One of the biggest problems facing real estate professionals is what to do about homes with polybutylene. Some agents will not show a buyer a home with poly. If you're representing a buyer, you wouldn't want to sell your client a home with poly without them being made aware of the problems with poly.
Here are some facts you should note: (1) a broker was sued in Virginia for not disclosing the fact that a home had polybutylene plumbing, (2) a property management firm is being sued for non-disclosure in the condo resale certificates, and (3) an inspection company was sued for failing to disclose poly in a hotel property.
We've tried to outline some of the issues you are facing--or will be facing. If you have any additional questions, please feel free to call us. We also offer FREE presentations to real estate professionals, either in your office or at association meetings. Please call us for more details on presentations in your area.

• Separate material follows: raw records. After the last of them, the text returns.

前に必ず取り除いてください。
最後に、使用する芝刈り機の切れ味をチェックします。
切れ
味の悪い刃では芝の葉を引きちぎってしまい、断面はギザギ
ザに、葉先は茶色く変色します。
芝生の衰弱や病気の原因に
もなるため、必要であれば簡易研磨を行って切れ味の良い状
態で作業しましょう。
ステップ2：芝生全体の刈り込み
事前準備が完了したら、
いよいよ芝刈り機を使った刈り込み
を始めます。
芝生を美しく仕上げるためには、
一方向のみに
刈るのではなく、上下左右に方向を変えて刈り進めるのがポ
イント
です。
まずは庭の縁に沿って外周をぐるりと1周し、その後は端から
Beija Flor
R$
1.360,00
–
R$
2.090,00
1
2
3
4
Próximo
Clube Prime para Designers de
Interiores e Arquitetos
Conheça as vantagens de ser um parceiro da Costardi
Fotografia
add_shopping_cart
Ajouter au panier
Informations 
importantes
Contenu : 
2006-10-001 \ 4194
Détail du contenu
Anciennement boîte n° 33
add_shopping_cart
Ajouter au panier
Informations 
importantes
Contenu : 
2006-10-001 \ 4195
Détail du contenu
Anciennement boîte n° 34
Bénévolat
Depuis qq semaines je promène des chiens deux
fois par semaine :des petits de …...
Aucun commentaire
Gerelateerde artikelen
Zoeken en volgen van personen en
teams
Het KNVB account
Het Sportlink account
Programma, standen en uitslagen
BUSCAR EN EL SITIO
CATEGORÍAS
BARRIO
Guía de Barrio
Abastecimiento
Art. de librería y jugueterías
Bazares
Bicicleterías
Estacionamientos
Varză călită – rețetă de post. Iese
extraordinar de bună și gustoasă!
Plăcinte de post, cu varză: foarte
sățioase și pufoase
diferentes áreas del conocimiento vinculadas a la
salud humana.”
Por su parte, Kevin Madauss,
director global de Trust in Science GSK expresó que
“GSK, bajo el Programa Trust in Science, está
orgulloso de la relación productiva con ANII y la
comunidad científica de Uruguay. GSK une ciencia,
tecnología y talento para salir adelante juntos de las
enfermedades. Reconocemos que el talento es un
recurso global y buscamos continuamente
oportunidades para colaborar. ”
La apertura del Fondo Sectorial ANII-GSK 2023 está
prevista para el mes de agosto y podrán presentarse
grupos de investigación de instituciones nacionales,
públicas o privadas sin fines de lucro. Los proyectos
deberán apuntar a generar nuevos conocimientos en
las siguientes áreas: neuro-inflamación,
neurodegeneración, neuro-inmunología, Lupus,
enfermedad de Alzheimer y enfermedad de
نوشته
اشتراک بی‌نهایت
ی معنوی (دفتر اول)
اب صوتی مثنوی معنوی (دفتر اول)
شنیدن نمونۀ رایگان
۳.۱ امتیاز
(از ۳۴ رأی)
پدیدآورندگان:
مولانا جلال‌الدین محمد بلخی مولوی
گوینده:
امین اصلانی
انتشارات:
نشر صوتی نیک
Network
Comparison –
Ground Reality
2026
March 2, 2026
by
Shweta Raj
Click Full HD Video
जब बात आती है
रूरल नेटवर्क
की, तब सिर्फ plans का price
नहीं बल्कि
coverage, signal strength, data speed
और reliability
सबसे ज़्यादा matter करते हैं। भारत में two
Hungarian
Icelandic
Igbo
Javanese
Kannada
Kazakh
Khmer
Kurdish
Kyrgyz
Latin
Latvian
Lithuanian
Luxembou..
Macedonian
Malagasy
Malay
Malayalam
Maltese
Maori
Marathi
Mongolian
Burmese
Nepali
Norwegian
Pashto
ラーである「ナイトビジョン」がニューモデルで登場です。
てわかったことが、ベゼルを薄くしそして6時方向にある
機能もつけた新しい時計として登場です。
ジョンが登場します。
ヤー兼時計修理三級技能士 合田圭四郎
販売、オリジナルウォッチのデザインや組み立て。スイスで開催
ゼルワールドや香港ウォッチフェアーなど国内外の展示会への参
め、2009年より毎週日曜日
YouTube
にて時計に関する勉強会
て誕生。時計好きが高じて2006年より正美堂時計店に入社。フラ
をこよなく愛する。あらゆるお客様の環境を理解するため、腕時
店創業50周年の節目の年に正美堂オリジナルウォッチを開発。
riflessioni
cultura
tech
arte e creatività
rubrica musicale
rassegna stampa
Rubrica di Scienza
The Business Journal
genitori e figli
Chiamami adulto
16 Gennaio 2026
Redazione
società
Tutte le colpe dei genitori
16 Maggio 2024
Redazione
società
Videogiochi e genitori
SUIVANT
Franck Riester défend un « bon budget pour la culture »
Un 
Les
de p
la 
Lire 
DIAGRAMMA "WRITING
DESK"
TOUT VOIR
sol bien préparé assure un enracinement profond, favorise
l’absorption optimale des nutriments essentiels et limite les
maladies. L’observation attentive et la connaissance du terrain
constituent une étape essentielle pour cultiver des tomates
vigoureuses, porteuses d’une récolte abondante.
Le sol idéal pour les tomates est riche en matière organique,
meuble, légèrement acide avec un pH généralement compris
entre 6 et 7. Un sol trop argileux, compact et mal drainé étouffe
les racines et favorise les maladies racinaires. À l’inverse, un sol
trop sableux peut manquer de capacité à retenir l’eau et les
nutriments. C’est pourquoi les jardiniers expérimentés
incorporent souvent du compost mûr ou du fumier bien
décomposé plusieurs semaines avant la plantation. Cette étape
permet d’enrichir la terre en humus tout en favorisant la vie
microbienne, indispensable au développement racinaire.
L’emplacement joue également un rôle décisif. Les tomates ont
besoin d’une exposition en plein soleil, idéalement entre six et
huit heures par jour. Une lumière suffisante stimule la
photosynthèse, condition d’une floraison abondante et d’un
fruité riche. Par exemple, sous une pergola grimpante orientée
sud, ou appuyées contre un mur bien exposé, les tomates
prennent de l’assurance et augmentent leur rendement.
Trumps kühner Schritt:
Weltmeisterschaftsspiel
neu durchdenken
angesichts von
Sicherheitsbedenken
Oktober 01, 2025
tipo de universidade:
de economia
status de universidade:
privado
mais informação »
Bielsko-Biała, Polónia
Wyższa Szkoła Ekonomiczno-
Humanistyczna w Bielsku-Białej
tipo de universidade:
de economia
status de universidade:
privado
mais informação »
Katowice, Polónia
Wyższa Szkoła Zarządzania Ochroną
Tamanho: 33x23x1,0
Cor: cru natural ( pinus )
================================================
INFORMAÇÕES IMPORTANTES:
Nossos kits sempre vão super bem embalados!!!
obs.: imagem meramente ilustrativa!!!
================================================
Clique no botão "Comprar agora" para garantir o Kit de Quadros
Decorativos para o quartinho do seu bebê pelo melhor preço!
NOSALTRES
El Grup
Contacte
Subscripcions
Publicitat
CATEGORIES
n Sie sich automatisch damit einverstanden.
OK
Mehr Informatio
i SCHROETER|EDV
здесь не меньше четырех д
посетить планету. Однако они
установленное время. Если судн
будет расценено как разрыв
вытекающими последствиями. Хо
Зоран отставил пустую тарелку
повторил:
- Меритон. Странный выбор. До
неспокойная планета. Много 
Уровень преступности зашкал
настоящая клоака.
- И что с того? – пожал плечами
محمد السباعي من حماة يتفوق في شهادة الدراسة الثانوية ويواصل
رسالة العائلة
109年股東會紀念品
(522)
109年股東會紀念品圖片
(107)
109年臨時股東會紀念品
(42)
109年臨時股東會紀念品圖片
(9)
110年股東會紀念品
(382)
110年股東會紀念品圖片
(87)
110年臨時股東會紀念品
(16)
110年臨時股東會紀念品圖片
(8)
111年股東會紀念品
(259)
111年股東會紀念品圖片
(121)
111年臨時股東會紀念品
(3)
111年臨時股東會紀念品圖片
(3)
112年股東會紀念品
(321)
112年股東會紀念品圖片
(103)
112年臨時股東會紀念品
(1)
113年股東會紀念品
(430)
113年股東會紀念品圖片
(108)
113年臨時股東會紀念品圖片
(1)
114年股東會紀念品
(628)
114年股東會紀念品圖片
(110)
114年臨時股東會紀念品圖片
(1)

What's going on? The bottom line is...Courts continue to move away from "Buyer Beware" defenses. Different jurisdictions have different statutory requirements regarding disclosure, but the general atmosphere in the legal system is away from Caveat Emptor. Judges are looking at "what is the right thing to do."
Stay ahead of the pack on this problem. As homes with poly age, the rate of poly leaks will increase dramatically. This is a multi-billion dollar problem in homes throughout the United States. Here are some tips to consider...
1. Representing a Buyer:
A. Ask the Listing agent if the home has poly. If it does, ask if they are going to replace it with copper or reduce the price of the home so your Buyer can replace the poly before they move in.
B. Conduct a visual inspection for gray poly pipes. Look under the sinks, around the hot water heater and in exposed basements. If you see gray pipes, you have a poly problem. As for the underground main, please reference our web page "How Do I Get Rid Of Polybutylene".
C. If you're not sure if the home has poly, order a home inspection or call Plumbing Express - 800-501-7702.
D. If the home has poly, be sure to disclose this material fact, in writing, to your client. If you fail to disclose this problem, and they buy the home with poly, when it leaks, they will most likely want to know why you didn't warn them.
E. Disclosure Issues -
(1) Hundreds of Thousands of Poly Leaks,
(2) Potential for Catastrophic Damage from a Single Leak,
(3) Real Estate Professionals should have a waiver agreement for their Buyers to sign.
F. There are a lot of homes on the market with copper plumbing. Either sell them a home with copper or make sure the poly is replaced with copper.
G. Be sure to give every potential Buyer a Poly Information Kit. They are available FREE from Plumbing Express.
2. Representing a Seller:
A. Homes with copper sell faster and with less headaches!
B. Sellers and sellers' agents may be at risk for selling homes with poly pipes when the pipes leak. We have seen homes with more than $100,000 in damages from a single leak.
C. Provide your Seller with a Poly Information Kit. Explain the issues, and let them know that an average replumbing takes about a week. Most important, they will now be able to feature a home with copper and a 40 year warranty. That's a powerful selling point.
D. If the Seller wants to ignore the poly issue, ask them to sign a Release Agreement, indemnifying you of all potential liability.
3. The Solution:
A. Not sure a home has poly? Check for a gray plastic pipe under sinks or in exposed areas in the basement or attic. If you're still not sure, call us.
B. The cost of a replumb is about the same as a recarpet.
C. An average job takes less than a week. And your client can remain in the home with water service restored each evening after the technicians finish the day's work.